◆ What you will do ◆
Using the entries below, say how many of the lines carry "Colored". Write the number alone.

---- Material supplied

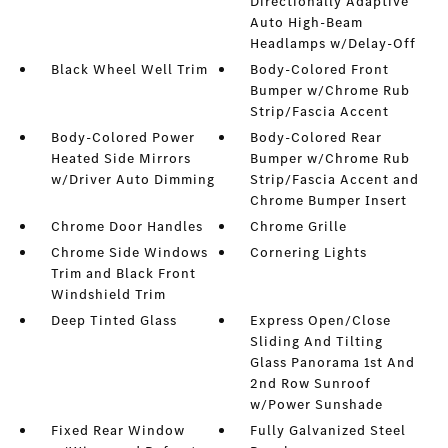
Directionally Adaptive
Auto High-Beam
Headlamps w/Delay-Off
Black Wheel Well Trim
Body-Colored Front
Bumper w/Chrome Rub
Strip/Fascia Accent
Body-Colored Power
Body-Colored Rear
Heated Side Mirrors
Bumper w/Chrome Rub
w/Driver Auto Dimming
Strip/Fascia Accent and
Chrome Bumper Insert
Chrome Door Handles
Chrome Grille
Chrome Side Windows
Cornering Lights
Trim and Black Front
Windshield Trim
Deep Tinted Glass
Express Open/Close
Sliding And Tilting
Glass Panorama 1st And
2nd Row Sunroof
w/Power Sunshade
Fixed Rear Window
Fully Galvanized Steel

--------

◆ Response to this exercise ◆
3